Answer:
a) K = [ CO2(g) ]
⇒ the [ CaCO3(s) ] does not appear in the denominator of the equilibrium constant, as it is a pure solid substance.
b) Kp = K (RT)∧Δn
⇒ the values of K and Kp are not the same
c) K >> 1, The reaction has a high yield and is said to be shifted to the right. then the rate of the forward reaction is greater than the rate of the reverse reaction at equilibrium.
Explanation:
a) CaCO3(s) ↔ CaO(s) + CO2(g)
⇒ K = [ CO2(g) ]
∴ the [ CaCO3(s) ] does not appear in the denominator of the equilibrium constant, as it is a pure solid substance.

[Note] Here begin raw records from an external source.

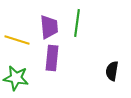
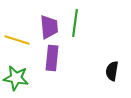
green line: moved 2 px left
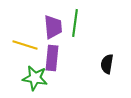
purple trapezoid: moved 4 px right
yellow line: moved 8 px right, 5 px down
black semicircle: moved 5 px left, 7 px up
green star: moved 19 px right
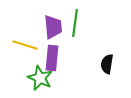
green star: moved 5 px right; rotated 15 degrees clockwise
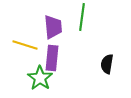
green line: moved 7 px right, 6 px up
green star: rotated 10 degrees clockwise
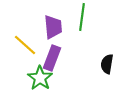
yellow line: rotated 25 degrees clockwise
purple rectangle: rotated 15 degrees clockwise
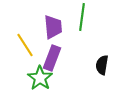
yellow line: rotated 15 degrees clockwise
black semicircle: moved 5 px left, 1 px down
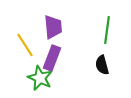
green line: moved 25 px right, 13 px down
black semicircle: rotated 24 degrees counterclockwise
green star: rotated 10 degrees counterclockwise
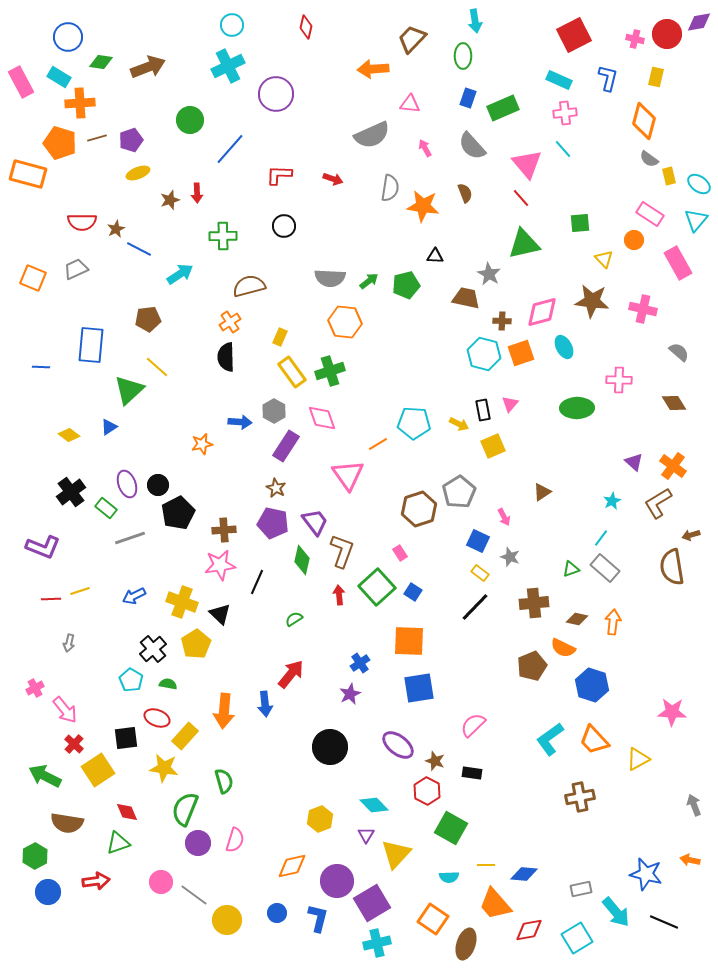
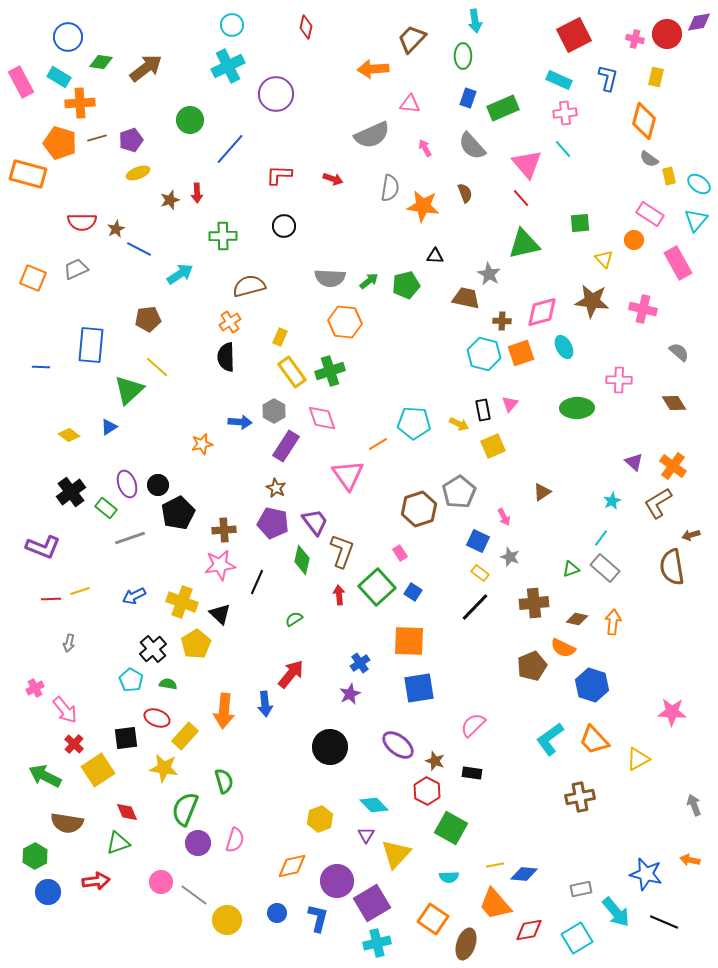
brown arrow at (148, 67): moved 2 px left, 1 px down; rotated 16 degrees counterclockwise
yellow line at (486, 865): moved 9 px right; rotated 12 degrees counterclockwise
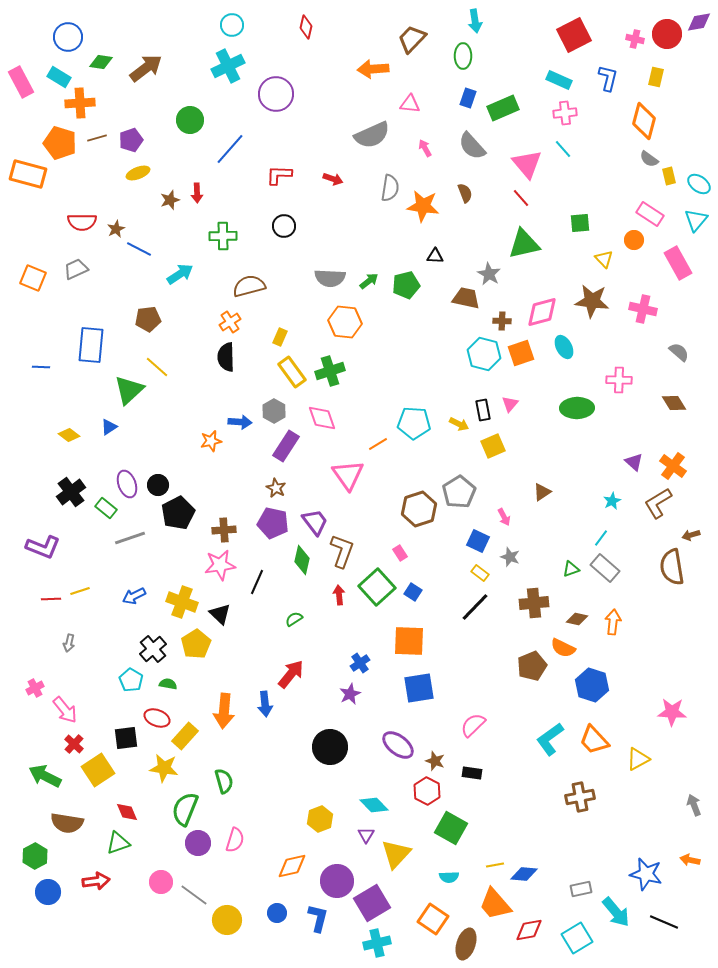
orange star at (202, 444): moved 9 px right, 3 px up
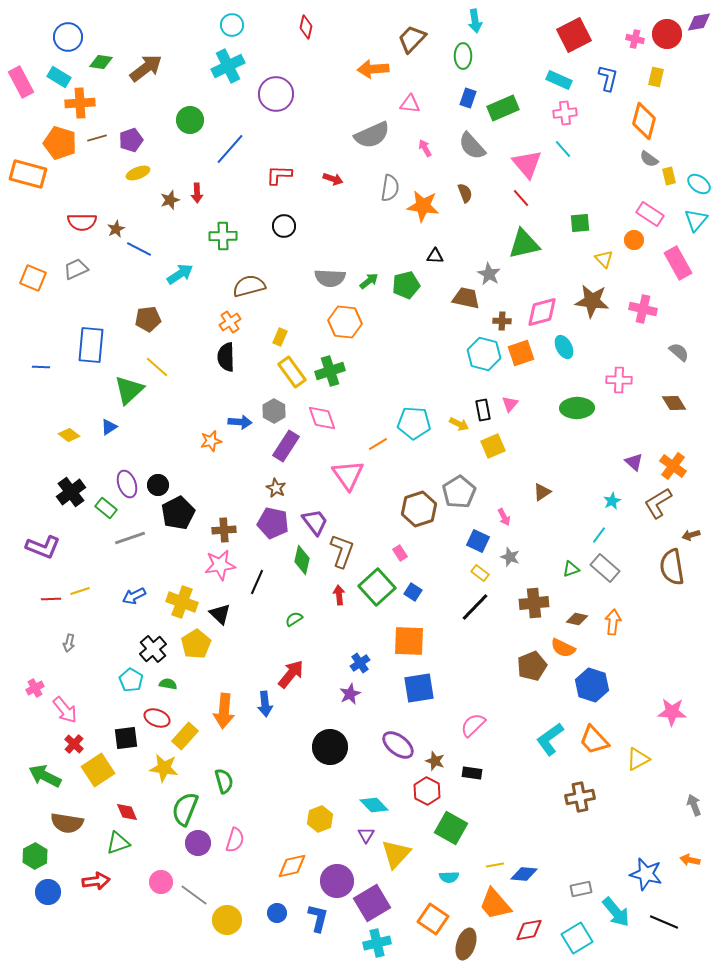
cyan line at (601, 538): moved 2 px left, 3 px up
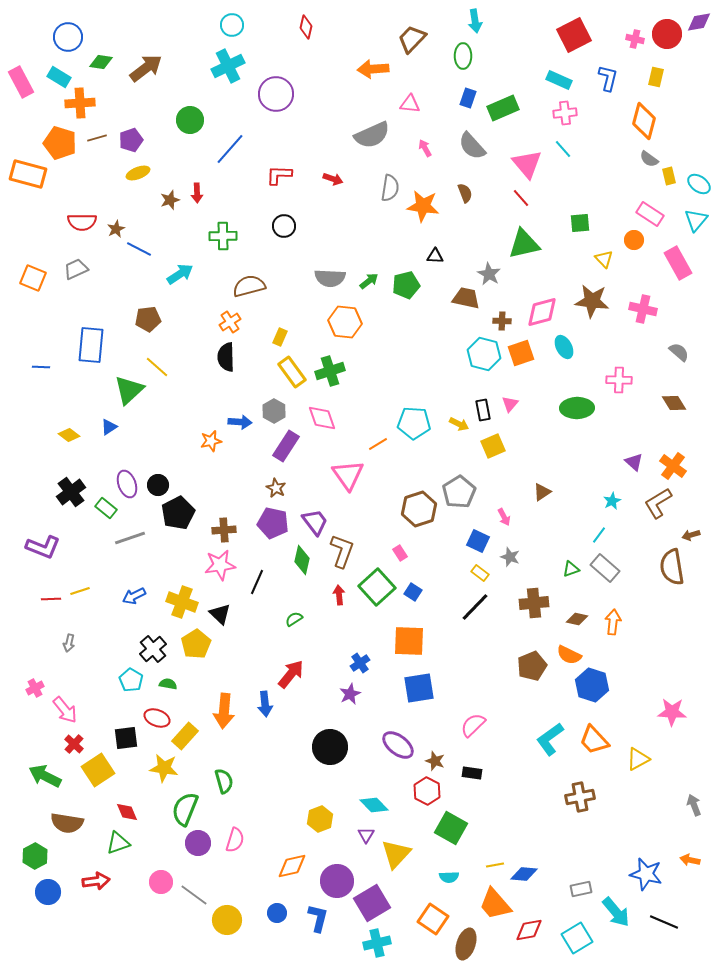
orange semicircle at (563, 648): moved 6 px right, 7 px down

b) H2(g) + F2(g) ↔ 2 HF(g)
⇒ K = [ HF(g) ] ² / [ F2(g) ] * [ H2(g) ]
⇒ Kp = PHF² / PF2 * PH2
for ideal gas:
PV = RTn
⇒ P = n/V RT = [ ] RT
⇒ Kp = K (RT)∧Δn
⇒ the values of K and Kp are not the same.
c) K >> 1, The reaction has a high yield and is said to be shifted to the right. then the rate of the forward reaction is greater than the rate of the reverse reaction at equilibrium.